Le prochain livre de Naomi Klein, End Times Fascism and the Fight for the Living World, coécrit avec Astra Taylor, paraîtra en septembre juste avant les élections de mi-mandat américaines de novembre… Le dispositif est connu, on l’a déjà vu à l’œuvre dans No Logo, dans La Stratégie du choc, dans Tout peut changer : Klein part à chaque fois d’un problème réel – qu’elle documente avec sérieux – et nomme sans vergogne les responsables… puis elle referme systématiquement l’analyse sur l’espoir que le système, qui a produit ces responsables, consente enfin à se réformer…

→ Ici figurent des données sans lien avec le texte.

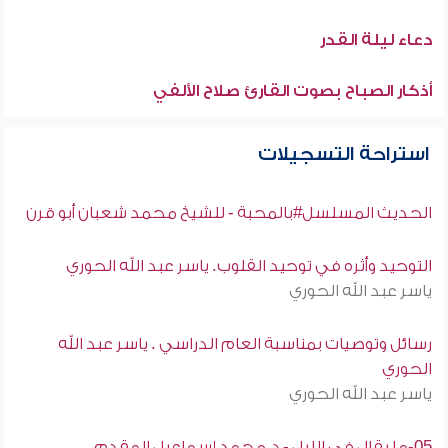
دعاء ليلة القدر
أذكار الصباح بصوت القارئ صلاح الألفي
استراحة التسجيلات
الحديث المسلسل#بالمحبة - للشيخ محمد شعبان أبو قرن
التوحيد وأثره في توحيد القلوب. ياسر عبد الله الحوري
ياسر عبد الله الحوري
رسائل وتوصيات بمناسبة العام الدراسي . ياسر عبد الله
الحوري
ياسر عبد الله الحوري
05-ما يقال فى الليل - د.محمد إسماعيل المقدم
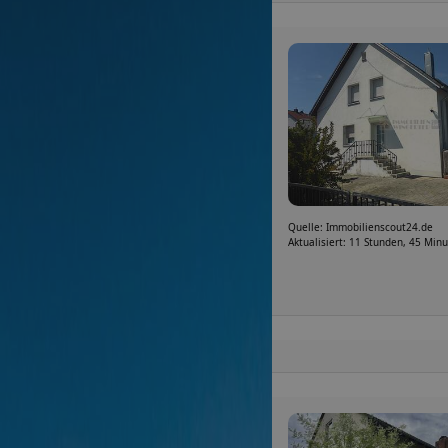
Quelle: Immobilienscout24.de
Aktualisiert: 11 Stunden, 45 Min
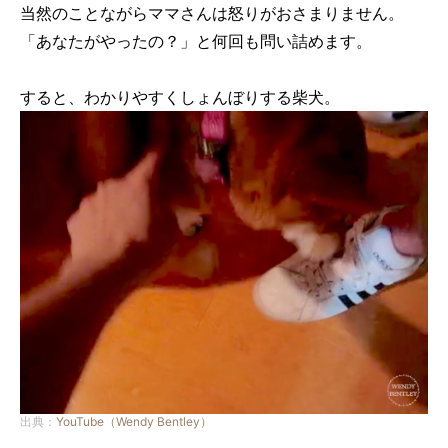
当然のことながらママさんは怒りがおさまりません。
「あなたがやったの？」と何回も問い詰めます。
すると、わかりやすくしょんぼりする柴犬。
出典：
YouTube（Wendy Bentley）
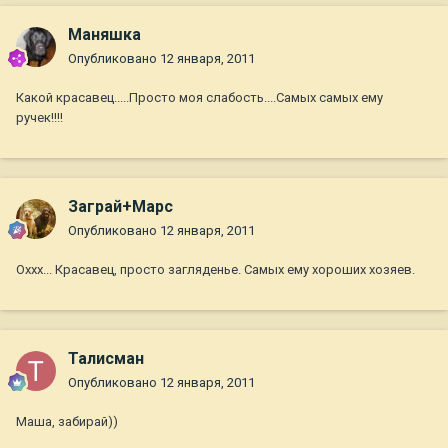
Маняшка
Опубликовано
12 января, 2011
Какой красавец.....Просто моя слабость....Самых самых ему
ручек!!!!
Заграй+Марс
Опубликовано
12 января, 2011
Оххх... Красавец, просто загляденье. Самых ему хороших хозяев.
Талисман
Опубликовано
12 января, 2011
Маша, забирай))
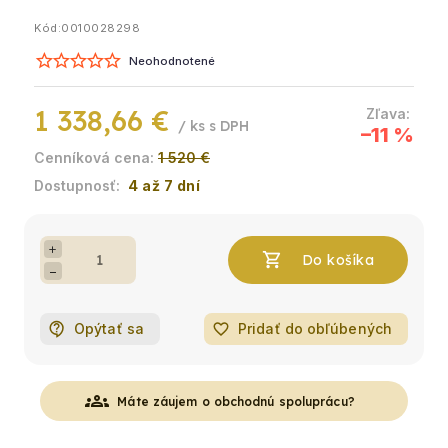
Kód:
0010028298
Neohodnotené
1 338,66 €
/ ks
–11 %
1 520 €
4 až 7 dní
+
−
Opýtať sa
favorite_border
Pridať do obľúbených
groups
Máte záujem o obchodnú spoluprácu?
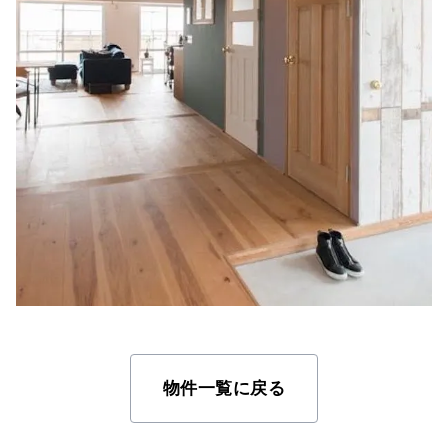
物件一覧に戻る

Ici, la cible est l’alliance apocalyptique des fondamentalistes religieux, des technologues de la Silicon Valley et des ethno-nationalistes, unis par la conviction qu’un cataclysme purificateur arrive et qu’ils seront du bon côté. Le portrait est juste : les bunkers, les îles privées, Mars, Thiel installant Palantir dans l’Argentine de Milei comme « Plan B » nucléaire — tout cela existe et mérite d’être documenté. Ce qui manque, et qui a toujours manqué chez Klein : le sujet historique capable d’en finir avec ces rapports sociaux mortifères. Elle-même annonce que son livre est « finalement plein d’espoir » parce que la grande majorité des gens, y compris ceux qui ont voté Trump, rejettent ces visions apocalyptiques. Mais voilà seulement en quoi consiste l’opération : le sujet politique n’est pas la classe internationale des travailleurs – ceux qui produisent richesse & valeur et peuvent donc l’interrompre –, mais « la majorité des gens », catégorie sociologiquement vide et politiquement inoffensive, dont l’unité supposée repose sur un rejet moral partagé (et concrétisé dans un isoloir), non sur une position commune dans le rapport de production.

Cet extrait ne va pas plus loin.